What are the pitfalls?

  • Making a change then trying to infer its impact – observing what has happened will inevitably lead to assessment, however it is unlikely there will be anything appropriate to compare it to so no firm conclusions can be reached.
  • Trying to test too much at one time – tempting given the number of things that can be varied. To get a clear read on a test there must be an equivalent to compare it to. Changing multiple dimensions at one time will result in uncertainty as to which element has caused any impact on performance.
  • Not measuring the right outcomes – this tends to be for two reasons. Either issues with data collection or a lack of business understanding of what the key performance metrics should be.

Top tips:

  1. Invest time in hypothesis generation: Understand the current processes and customer journey – this could be by high level review or customer analysis. Brainstorm all areas that could impact – focus testing where your insight shows there is likely to be most substantial impact.
  2. Be clear on what you want to learn and how you will measure: Define what you want to learn by the end of the test – which elements are being tested e.g. offer A is better than offer B for under 25’s. Then define how this will be measured e.g. response, conversion or profit – these have different data and outcome period requirements.
  3. Use appropriate control groups: there are many nuisance factors that can impact test performance e.g. seasonality or competitor activity. To remove these factors a control group must be used with a standard offer to give a baseline over which to measure impacts. For customer communications a fallow group should be operated which gets no targeted communications – this allows organisations to measure the return on investment of communication programmes.
  4. Ensure that the test matrix supports your learning objective: Each test element will require a comparative cell which can lead to complex testing structures. But there are methodologies for rationalising this. Additionally, volumes required in each test cell will vary dependent on how confident you need to be in the results - this is a statistical calculation!
  5. Create a testing log to collate analysis findings: Based on analysis, tests can fall into positive impact, negative impact or not significant so may need retesting. Only roll out those that have a positive impact, however keep a log of all tests to enable ongoing learning – and avoid the instances of re-inventing the wheel in the future.

And finally why is it important to Experian?
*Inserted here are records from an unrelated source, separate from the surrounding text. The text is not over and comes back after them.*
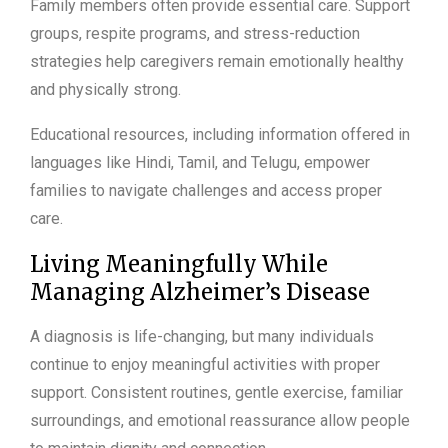
Family members often provide essential care. Support
groups, respite programs, and stress-reduction
strategies help caregivers remain emotionally healthy
and physically strong.
Educational resources, including information offered in
languages like Hindi, Tamil, and Telugu, empower
families to navigate challenges and access proper
care.
Living Meaningfully While
Managing Alzheimer’s Disease
A diagnosis is life-changing, but many individuals
continue to enjoy meaningful activities with proper
support. Consistent routines, gentle exercise, familiar
surroundings, and emotional reassurance allow people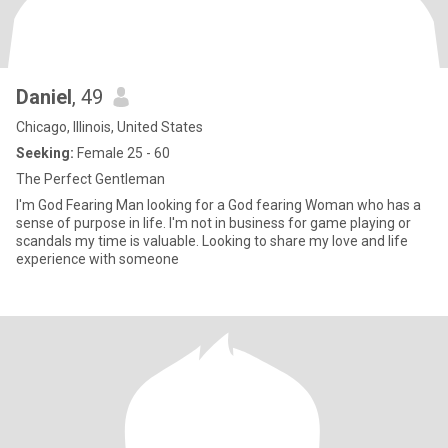
Daniel
, 49
Chicago, Illinois, United States
Seeking:
Female 25 - 60
The Perfect Gentleman
I'm God Fearing Man looking for a God fearing Woman who has a
sense of purpose in life. I'm not in business for game playing or
scandals my time is valuable. Looking to share my love and life
experience with someone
Many organisations will look at tests at a high level within a particular channel e.g. using different subject lines on email or testing page variants to increase stickiness of websites – however many organisation don’t think wider than this. We can work with clients at a higher level to understand their overall objectives and current communications and measurement processes. This may be a pure consultancy exercise or involve pulling customer data from across channels and linking it with our own data. Experian can also help organisations in the hypotheses generation stage based on customer insight as well as providing analytical support in deep dive campaign evaluation.

About the author

Debbie Oates
Principal Consultant - Analytics
Experian Marketing Services

Debbie has over 20 years experience in leveraging data and insight to drive effective marketing strategies across both client and agency based roles.